10 Best Tennis Ball Machines | Ultimate Buying Guide

Nothing beats having a tennis partner you can play with on a regular basis. It’s a great way to improve your game and work on different shots.

However, if you REALLY want to get better, you need a proper practice routine. And chances are, your tennis partner isn’t going to want to hit 50 balls so you can practice your 2 handed backhand.

A tennis ball machine will help you with that. They allow you to practice the same shot over and over until you’ve mastered it, whether it’s your forehand, backhand, or your volleys and overheads.

This article will look at the best tennis ball machines on the market, for beginner, intermediate and advanced players.

What Should I Consider When Buying a Ball Machine?

As you can see, some tennis ball machines have a lot more features than others, and like most things, you usually get what you pay for.
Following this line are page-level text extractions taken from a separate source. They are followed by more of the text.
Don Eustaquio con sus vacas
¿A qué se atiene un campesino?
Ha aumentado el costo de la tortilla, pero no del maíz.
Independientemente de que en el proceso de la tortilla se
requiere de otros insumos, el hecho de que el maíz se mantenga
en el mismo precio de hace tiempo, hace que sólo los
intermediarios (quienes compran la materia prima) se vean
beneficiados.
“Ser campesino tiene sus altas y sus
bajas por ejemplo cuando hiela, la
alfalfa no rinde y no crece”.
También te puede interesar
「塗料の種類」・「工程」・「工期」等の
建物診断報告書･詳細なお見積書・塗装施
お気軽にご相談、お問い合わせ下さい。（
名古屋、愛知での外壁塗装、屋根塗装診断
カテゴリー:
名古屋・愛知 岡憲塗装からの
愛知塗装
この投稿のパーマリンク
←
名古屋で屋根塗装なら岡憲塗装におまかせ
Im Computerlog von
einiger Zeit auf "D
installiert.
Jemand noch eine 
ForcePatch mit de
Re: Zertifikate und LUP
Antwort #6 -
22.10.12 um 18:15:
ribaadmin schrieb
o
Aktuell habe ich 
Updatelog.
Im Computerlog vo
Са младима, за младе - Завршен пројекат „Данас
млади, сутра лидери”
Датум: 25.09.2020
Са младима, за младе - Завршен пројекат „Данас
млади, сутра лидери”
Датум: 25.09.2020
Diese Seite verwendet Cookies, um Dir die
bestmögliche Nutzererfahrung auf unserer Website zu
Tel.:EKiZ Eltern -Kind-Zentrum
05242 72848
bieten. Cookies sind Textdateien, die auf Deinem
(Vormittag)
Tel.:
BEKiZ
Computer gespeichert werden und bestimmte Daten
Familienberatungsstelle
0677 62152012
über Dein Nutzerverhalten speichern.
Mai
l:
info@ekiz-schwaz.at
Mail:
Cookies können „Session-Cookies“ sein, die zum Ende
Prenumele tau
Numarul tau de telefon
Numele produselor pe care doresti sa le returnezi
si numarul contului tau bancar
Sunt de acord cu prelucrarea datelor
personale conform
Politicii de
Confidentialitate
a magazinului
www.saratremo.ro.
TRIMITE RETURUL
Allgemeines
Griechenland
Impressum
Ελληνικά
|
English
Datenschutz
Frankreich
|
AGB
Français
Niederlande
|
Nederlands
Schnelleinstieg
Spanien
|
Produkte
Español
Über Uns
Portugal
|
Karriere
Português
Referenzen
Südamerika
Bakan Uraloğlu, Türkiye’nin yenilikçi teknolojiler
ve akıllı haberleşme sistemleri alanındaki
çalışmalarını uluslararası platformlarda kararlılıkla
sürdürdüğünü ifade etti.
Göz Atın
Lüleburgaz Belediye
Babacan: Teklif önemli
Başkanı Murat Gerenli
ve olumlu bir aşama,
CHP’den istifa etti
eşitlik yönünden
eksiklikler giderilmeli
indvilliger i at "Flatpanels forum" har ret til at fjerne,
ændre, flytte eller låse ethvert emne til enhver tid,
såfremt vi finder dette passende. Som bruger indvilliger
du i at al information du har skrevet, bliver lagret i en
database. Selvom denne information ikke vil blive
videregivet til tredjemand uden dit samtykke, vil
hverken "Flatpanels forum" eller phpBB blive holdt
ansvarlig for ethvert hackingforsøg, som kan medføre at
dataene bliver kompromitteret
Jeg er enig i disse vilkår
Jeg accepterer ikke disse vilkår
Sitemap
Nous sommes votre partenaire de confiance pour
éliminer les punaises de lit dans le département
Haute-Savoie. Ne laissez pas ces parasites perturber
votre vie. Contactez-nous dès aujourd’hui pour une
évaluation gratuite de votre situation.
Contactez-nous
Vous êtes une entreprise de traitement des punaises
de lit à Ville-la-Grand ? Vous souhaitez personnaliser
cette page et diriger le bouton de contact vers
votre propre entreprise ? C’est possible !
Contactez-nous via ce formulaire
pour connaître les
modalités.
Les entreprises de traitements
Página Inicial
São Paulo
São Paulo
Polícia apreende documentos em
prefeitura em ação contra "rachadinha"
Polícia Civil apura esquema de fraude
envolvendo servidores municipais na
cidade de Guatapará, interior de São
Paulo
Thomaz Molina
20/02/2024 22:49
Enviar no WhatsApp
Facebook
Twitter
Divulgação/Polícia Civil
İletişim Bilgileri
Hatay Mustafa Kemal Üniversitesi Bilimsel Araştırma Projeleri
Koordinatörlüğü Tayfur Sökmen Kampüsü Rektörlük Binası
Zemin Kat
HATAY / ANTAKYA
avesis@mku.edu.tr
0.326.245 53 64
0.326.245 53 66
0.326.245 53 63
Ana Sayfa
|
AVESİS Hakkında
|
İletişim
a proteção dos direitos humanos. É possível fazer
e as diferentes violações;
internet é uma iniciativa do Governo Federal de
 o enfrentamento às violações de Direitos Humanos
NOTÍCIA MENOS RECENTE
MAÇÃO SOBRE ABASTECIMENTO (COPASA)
That being said, here are some key things to think about before you make your decision:

Weight

Before you buy an enormous tennis ball machine to practice on your local court, make sure you check the weight beforehand. The larger ones are quite heavy and it might be a bit of a mission to carry it from your car and back again.

Although many tennis ball machine have wheels, you’ll still need some smooth terrain without too many bumps and steps to move them around comfortably.

Battery Life

There’s no point picking a machine which needs to be recharged all the time. Fortunately, most tennis ball machines should have a battery life of 4 to 8 hours, which should be sufficient for even the most hardcore tennis players!

Program Features

Some machines can be programmed to give you different shot sequences, to simulate playing an actual opponent. You can also change the spin, angle and speed of the incoming shots. These features are really essential for intermediate players and upwards, but if you’re a beginner, it might not be so important.

Ball Capacity

You don’t want to be picking up balls all the time during your practice session with a machine, so make sure you pick one which has sufficient storage for tennis balls. Most machines should be able to hold about 100 balls or more.

Remote Control

Some tennis ball machines come with remote controls which mean with a click of a button from your side of the court, you can change the program, or stop it altogether. A real time saver.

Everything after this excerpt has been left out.